The UK general election in May effected a further rightward shift in politics. Similar trends can be seen elsewhere in Europe. In a time of economic and environmental crisis the ensuing right-wing policies look set to head in exactly the wrong direction and thereby exacerbate the problems. I think it’s useful to recognise that both the impulse and the consequences of right-wing politics are deeply rooted in ecology.

Labour voters switched to UKIP, Lib Dem voters to the Conservatives, and Scots voted for the SNP. The SNP may espouse left-wing economics, but surely to vote nationalist reflects a right-wing impulse too. That is, to defend the interests of yourself, your family, your tribe at the expense of anyone or anything that seems different enough from you to provide some basis for denying them resources and opportunities. Maybe they speak a different language, have a different complexion, wear different clothes, don’t have any money, do ride bicycles; whatever. Maybe they’re not even human: maybe they’re badgers or foxes – or trees – or rivers – or green fields that haven’t yet become housing estates.

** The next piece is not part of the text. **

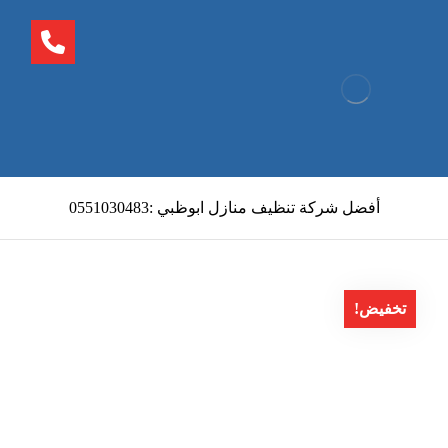
أفضل شركة تنظيف منازل ابوظبي :0551030483
تخفيض!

If we pursue right-wing policies, one way or another we end up driving people into poverty, abusing power, wrecking the environment, persecuting anyone or anything that won’t fit in with the convenience of the rich and the powerful. Science fiction has rung the changes on the different kinds of dystopia that can ensue, from the authoritarian state of Nineteen Eighty-Four to the laissez-faire Sprawl of William Gibson’s cyberpunk and the vicious pursuit of business as usual in the midst of ecocatastrophe in Paolo Bacigalupi’s The Windup Girl. Lately, my students have been obsessed with the spate of teen dystopias epitomised by The Hunger Games (pictured). At the same time, they seem more pessimistic about the future than my generation at their age. I fear that many of them believe in the inevitability of dystopia because they’ve inhaled since birth the neoliberal dogma of ‘no alternative’. It’s a self-fulfilling prophecy: the world’s a tough place, so right-wing policies are an unfortunate necessity, which make the world yet tougher, and so it goes till we’ve trashed our environment and are murdering each other. It’s not just science fiction; my parents’ generation are the last witnesses to exactly this cycle of destruction and murder in the World War of 1914 to 1945.

There are two main reasons why I think all this is ecologically rooted. First, our impulse to look out for ourselves, our family, our tribe is biologically embedded by our evolution. It’s not the whole story of evolution, but it’s an important part of it: human beings are hardwired with a right-wing instinct. The second thing is that if we uncompromisingly pursue our material self-interest, then at some point, at some scale – and this has happened countless times in history – we exhaust our environment’s resources and our population will be culled by famine, disease, and war. The right-wing ideological response is that you can’t change human nature, you just have to accept the way things are, and compete to survive; there’s no alternative. But if you think human beings have the capacity to be better than that, if you don’t want the world to sink into ever worse dystopia, then there has to be an alternative and it has to be worked for. One way to start is by endorsing politicians and parties that appeal to ethical principles rather than narrow self-interest.